Stock vs. Broth: What's the Difference? (2024)

Broth and stock are key building blocks of many cuisines around the world, forming the flavorful foundation of innumerable dishes. A good broth is the secret to the very best soup, such as chicken soup and beef and barley, while a rich stock is the foundation for superior braises, stews and sauces, including French classics like demi-glace and sauce Espagnole, as well as the very best turkey gravy.

Broth and stock are made in similar ways and share many characteristics, but there are some important differences. Whether you are making broth or stock from scratch or buying it from the grocery store, it's important to know the differences between the two and how they'll impact the recipe you're making.
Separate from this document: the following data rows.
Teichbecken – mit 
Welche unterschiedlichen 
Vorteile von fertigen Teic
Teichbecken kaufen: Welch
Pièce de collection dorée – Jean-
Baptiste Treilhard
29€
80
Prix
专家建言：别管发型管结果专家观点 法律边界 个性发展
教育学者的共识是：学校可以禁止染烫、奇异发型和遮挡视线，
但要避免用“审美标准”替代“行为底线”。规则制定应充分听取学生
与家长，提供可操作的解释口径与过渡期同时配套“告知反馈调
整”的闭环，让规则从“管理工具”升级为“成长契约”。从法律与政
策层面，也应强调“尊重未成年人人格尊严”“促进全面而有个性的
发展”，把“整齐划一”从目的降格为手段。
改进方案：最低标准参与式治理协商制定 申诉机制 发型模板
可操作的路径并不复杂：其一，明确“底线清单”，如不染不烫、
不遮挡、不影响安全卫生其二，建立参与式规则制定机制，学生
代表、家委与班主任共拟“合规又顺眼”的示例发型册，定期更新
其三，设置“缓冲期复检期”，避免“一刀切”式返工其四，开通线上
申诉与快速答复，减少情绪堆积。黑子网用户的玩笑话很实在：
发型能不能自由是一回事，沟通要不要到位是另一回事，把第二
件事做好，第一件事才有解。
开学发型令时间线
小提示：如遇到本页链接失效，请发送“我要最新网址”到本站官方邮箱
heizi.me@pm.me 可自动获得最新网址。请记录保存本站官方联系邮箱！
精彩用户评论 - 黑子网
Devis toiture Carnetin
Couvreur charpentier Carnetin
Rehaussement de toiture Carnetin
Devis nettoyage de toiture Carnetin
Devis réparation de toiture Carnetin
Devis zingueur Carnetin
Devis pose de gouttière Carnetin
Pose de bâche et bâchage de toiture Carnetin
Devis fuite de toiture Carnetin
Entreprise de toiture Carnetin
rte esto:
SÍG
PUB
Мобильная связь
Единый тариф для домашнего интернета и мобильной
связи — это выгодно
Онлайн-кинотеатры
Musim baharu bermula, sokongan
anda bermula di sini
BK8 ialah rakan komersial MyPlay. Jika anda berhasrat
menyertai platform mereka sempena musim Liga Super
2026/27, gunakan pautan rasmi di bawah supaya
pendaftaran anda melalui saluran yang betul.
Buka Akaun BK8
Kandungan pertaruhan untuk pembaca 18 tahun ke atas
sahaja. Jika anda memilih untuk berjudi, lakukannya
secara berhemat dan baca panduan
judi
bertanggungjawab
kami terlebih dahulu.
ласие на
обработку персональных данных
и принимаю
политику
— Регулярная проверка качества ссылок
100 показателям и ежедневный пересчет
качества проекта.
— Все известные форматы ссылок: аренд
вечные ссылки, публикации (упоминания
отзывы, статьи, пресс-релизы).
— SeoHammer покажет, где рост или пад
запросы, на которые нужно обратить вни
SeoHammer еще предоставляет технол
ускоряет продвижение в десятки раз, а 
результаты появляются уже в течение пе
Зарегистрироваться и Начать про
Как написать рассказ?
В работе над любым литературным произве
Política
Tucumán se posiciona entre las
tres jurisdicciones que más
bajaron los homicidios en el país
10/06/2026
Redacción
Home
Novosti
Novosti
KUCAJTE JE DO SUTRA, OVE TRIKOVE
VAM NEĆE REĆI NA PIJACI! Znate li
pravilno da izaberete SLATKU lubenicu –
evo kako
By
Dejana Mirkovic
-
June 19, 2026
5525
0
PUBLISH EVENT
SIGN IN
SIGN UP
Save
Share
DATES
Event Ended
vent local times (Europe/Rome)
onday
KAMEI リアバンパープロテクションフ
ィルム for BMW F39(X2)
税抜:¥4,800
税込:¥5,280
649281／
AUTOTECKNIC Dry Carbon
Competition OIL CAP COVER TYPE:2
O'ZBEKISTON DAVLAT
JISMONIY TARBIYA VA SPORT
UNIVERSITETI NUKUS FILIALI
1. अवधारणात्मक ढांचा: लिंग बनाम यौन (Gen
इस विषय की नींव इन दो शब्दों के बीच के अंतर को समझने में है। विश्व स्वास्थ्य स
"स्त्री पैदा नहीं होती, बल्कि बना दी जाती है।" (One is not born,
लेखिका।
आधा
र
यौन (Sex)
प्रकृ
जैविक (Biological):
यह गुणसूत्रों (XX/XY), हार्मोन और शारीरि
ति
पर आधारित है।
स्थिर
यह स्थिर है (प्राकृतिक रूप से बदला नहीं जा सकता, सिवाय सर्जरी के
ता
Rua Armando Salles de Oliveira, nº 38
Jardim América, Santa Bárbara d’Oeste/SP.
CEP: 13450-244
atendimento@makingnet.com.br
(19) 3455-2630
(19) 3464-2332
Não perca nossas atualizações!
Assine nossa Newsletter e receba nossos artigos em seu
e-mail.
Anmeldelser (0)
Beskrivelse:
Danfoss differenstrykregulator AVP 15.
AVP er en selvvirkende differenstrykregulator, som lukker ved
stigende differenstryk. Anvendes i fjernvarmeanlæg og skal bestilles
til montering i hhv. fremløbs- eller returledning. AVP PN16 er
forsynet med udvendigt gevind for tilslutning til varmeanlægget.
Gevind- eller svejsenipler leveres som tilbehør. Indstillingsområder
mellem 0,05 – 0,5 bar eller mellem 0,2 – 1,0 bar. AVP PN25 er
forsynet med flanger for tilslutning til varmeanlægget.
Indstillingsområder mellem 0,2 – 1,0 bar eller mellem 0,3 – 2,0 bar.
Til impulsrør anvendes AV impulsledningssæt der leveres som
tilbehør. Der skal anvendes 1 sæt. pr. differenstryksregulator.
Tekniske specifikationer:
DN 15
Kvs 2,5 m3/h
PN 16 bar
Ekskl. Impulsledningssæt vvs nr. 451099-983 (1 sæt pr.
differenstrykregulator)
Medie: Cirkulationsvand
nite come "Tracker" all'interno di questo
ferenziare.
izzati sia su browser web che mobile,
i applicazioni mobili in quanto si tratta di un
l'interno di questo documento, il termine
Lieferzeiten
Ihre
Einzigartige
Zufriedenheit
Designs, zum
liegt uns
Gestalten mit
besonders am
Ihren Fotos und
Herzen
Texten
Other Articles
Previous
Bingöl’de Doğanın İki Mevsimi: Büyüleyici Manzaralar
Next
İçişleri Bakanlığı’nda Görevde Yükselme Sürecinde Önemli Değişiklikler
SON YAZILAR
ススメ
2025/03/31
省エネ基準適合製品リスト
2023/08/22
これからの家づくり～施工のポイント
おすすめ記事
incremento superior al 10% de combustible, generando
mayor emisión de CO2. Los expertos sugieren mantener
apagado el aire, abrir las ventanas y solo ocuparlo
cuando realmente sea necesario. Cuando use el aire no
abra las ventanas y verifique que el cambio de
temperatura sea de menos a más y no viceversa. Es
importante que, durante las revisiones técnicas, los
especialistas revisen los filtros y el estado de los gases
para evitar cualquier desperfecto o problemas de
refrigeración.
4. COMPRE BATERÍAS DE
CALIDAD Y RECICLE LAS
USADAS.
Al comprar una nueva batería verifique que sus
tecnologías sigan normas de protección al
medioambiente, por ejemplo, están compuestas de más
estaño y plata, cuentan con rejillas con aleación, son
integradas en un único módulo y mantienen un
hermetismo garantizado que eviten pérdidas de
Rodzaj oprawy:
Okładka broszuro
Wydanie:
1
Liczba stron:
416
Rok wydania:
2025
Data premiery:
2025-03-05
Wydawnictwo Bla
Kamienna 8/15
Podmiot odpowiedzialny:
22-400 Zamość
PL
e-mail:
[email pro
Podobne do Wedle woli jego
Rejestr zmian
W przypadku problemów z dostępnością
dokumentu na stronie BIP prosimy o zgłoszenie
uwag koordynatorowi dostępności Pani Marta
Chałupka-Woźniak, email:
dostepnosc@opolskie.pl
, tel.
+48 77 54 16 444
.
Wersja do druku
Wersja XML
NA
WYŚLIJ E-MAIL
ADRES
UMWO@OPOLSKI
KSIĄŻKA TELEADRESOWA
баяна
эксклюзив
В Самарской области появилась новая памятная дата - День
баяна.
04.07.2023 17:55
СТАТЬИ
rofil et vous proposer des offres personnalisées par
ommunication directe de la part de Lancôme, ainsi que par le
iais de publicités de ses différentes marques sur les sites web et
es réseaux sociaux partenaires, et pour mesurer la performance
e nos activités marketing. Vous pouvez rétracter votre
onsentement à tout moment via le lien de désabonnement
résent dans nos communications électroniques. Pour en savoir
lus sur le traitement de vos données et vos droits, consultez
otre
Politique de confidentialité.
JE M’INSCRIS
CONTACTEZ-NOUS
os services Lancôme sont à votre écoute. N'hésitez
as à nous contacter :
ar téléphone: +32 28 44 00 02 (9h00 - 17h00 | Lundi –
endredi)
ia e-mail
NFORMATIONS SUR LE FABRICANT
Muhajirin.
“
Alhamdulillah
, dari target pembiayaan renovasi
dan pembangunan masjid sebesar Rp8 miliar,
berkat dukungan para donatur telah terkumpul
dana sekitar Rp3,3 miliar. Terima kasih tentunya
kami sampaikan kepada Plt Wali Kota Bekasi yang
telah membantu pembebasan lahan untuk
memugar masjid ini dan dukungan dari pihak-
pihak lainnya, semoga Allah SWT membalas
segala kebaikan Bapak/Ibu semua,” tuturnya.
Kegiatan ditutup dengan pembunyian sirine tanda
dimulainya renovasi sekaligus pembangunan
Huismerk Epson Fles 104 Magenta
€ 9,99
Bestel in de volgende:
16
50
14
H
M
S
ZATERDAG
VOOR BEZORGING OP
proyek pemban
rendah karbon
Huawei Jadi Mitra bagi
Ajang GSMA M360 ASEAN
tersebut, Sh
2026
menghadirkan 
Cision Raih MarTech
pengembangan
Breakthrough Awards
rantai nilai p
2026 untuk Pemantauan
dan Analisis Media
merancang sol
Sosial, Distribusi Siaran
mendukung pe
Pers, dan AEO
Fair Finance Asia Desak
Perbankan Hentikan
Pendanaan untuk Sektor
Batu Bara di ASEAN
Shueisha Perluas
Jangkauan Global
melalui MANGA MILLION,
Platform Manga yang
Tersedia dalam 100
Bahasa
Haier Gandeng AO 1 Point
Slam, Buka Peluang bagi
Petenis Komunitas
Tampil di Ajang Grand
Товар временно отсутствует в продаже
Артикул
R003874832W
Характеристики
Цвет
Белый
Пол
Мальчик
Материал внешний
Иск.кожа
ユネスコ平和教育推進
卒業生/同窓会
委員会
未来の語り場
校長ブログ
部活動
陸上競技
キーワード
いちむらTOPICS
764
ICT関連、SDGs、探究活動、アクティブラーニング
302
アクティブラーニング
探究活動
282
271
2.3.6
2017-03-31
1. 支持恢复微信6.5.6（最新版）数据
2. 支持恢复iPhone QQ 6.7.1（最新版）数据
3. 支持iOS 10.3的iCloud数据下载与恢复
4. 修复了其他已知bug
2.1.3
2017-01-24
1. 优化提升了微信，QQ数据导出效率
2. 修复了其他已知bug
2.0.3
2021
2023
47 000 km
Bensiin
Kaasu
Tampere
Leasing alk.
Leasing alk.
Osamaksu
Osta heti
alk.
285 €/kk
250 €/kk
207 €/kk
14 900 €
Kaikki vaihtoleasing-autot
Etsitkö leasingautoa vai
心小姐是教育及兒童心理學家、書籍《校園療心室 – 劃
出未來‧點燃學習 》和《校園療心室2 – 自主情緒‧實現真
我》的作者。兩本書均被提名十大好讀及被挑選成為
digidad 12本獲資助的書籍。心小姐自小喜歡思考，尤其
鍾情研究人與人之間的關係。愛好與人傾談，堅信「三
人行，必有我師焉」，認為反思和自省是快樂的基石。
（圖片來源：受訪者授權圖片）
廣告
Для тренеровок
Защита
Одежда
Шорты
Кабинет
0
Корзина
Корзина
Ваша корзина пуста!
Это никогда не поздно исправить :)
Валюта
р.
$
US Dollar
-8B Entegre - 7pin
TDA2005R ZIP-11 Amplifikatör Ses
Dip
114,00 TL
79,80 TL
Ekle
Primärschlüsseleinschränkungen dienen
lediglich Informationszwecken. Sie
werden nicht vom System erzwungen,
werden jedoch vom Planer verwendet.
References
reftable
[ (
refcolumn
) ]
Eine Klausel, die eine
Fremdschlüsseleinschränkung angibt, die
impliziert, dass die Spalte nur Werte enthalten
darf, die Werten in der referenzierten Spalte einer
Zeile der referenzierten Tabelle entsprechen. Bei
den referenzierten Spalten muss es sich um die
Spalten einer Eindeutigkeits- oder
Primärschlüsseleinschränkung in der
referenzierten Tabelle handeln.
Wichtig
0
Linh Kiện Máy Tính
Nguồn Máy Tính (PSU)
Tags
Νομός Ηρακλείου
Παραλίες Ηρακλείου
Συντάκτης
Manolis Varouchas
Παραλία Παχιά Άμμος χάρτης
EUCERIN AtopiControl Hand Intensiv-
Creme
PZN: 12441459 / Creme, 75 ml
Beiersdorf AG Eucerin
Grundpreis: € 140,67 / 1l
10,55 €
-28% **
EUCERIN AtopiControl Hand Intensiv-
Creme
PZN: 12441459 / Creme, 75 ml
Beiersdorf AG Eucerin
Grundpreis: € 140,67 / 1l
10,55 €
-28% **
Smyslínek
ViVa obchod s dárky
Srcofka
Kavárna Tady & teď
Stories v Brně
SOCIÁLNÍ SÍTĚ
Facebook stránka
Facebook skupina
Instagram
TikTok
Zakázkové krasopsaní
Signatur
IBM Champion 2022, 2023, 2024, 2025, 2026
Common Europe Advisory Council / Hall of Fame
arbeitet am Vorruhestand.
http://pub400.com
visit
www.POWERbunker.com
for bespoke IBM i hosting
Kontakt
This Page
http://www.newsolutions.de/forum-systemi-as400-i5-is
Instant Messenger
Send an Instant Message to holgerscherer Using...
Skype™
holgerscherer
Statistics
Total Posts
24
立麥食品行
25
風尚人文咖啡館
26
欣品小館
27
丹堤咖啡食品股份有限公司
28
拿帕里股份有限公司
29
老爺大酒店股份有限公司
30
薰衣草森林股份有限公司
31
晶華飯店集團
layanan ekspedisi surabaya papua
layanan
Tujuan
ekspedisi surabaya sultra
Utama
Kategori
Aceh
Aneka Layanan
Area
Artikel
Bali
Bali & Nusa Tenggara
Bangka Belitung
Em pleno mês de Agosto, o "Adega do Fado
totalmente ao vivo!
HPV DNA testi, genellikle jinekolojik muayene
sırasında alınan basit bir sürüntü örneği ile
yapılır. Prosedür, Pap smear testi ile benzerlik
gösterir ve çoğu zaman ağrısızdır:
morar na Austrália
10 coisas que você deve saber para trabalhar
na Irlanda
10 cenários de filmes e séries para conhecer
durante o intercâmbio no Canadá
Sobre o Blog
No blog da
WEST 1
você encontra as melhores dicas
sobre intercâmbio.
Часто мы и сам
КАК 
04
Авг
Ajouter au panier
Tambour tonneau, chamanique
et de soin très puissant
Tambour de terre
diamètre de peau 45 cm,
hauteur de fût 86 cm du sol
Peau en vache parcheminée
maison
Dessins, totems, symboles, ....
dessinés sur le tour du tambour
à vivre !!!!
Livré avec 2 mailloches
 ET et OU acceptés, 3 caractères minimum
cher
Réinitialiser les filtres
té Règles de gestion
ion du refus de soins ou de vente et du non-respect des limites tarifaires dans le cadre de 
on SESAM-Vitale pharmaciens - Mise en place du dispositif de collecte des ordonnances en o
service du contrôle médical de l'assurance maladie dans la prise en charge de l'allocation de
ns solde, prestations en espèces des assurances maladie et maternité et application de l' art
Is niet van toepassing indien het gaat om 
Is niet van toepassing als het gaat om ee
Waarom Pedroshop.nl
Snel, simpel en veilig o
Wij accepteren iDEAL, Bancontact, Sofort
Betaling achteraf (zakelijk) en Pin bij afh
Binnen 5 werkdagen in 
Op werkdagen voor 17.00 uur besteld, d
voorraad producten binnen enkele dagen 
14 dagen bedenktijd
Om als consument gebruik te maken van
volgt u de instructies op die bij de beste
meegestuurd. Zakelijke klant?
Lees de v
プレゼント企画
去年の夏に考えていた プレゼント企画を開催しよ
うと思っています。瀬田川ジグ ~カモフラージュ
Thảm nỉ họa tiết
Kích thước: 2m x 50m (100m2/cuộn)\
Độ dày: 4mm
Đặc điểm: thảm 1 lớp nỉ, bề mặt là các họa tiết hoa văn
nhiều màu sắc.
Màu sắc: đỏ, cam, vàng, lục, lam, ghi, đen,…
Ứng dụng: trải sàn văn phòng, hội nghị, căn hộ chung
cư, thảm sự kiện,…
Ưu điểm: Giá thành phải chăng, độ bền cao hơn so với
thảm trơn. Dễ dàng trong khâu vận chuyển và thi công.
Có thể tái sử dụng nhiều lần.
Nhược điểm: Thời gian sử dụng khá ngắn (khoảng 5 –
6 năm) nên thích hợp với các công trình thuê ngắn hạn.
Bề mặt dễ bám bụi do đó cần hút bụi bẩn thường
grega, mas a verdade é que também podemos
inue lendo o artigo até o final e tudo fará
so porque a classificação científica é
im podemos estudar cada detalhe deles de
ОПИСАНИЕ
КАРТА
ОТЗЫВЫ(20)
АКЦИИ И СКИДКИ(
Here's everything you need to know, including the best uses for each, when you can swap one for another, broth and stock substitutes, and more.

What Is Stock?

Traditionally, stock is an extremely flavorful liquid made by simmering meaty bones, usually over a long period of time. Stock can be made with beef, veal, chicken, turkey or fish bones. "In classical cuisine, stocks are referred to as fonds de cuisine or 'foundations,' because they support everything else that is prepared with them, such as sauces, soups, braises and stews," explains Michael Handal, chef-instructor of culinary arts at the Institute of Culinary Education in New York.

With a few exceptions, like vegetable stock (more on that below), Japanese dashi and some store-bought stocks, when you see the word "stock," you can assume it started with bones.

In addition to bones, stocks typically include aromatic vegetables, such as onions, carrots and celery; herbs such as parsley and thyme; and spices like bay leaves and whole black peppercorns. Other aromatics like leeks and parsnips are sometimes included.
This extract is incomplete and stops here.